Efficacy of ultrasonography for structural categorisation of abnormal uterine bleeding
Keywords:Abnormal uterine bleeding, Dysfunctional uterine bleeding, AUB, Leiomyoma, FIGO classification of USG
Background: Abnormal uterine bleeding (AUB) is defined as bleeding from the uterine corpus endometrium to be precise, the bleeding is abnormal in regularity, volume, frequency, or duration. The international federation of gynecology and obstetrics (FIGO) categorized AUB based on structured medical history, laboratory tests, ultrasound, and or hysteroscopy-based techniques.The classification is based on the phrase "PALM- COEIN", (pronounced “pahm-koin”) of which "PALM" represents polyp, adenomyosis, leiomyoma, malignancy (and hyperplasia) and defines structural pathologies that can be assessed visually. Transvaginal ultrasound (TVS) is the first-line imaging test for the evaluation of abnormal uterine bleeding in both premenopausal and postmenopausal women. The purpose of this study was to estimate the diagnostic effectiveness of two-dimensional ultrasound (TAS and TVS) in assessing the structural causes of AUB and to compare the histopathological and intraoperative findings with ultrasound.

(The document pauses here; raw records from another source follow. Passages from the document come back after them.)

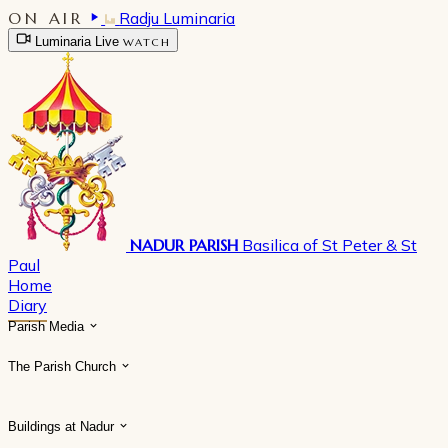
ON AIR
Radju Luminaria
Luminaria Live
WATCH
NADUR PARISH
Basilica of St Peter & St
Paul
Home
Diary
Parish Media
The Parish Church
Buildings at Nadur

Methods: It was a prospective observational study. A total of 200 women presenting with abnormal uterine bleeding between the age group of 18-55 years were included in study. All patients were subjected to routine investigations for AUB and ultrasonography (USG). Wherever appropriate the findings of USG were compared with intra-operative and histopathology findings.
Results: Diagnostic accuracy of USG was 78.1% with sensitivity and specificity of 88.5% and 60%. Positive predictive value (PPV) and negative predictive value (NPV) was 79.4% and 75%. USG is a simple, safe, fast, efficient and tolerable procedure. In diagnosing structural uterine pathology responsible for abnormal uterine bleeding, it has outstanding diagnostic accuracy and should be followed in all such cases.
Conclusions: We cannot be definitive in our approaches always, USG act as a wonderful modality to help us not only in identifying the structural causes but also the functional causes. However, the gold standard of identifying endometrial pathology is histopathology and it can’t be replaced by anything.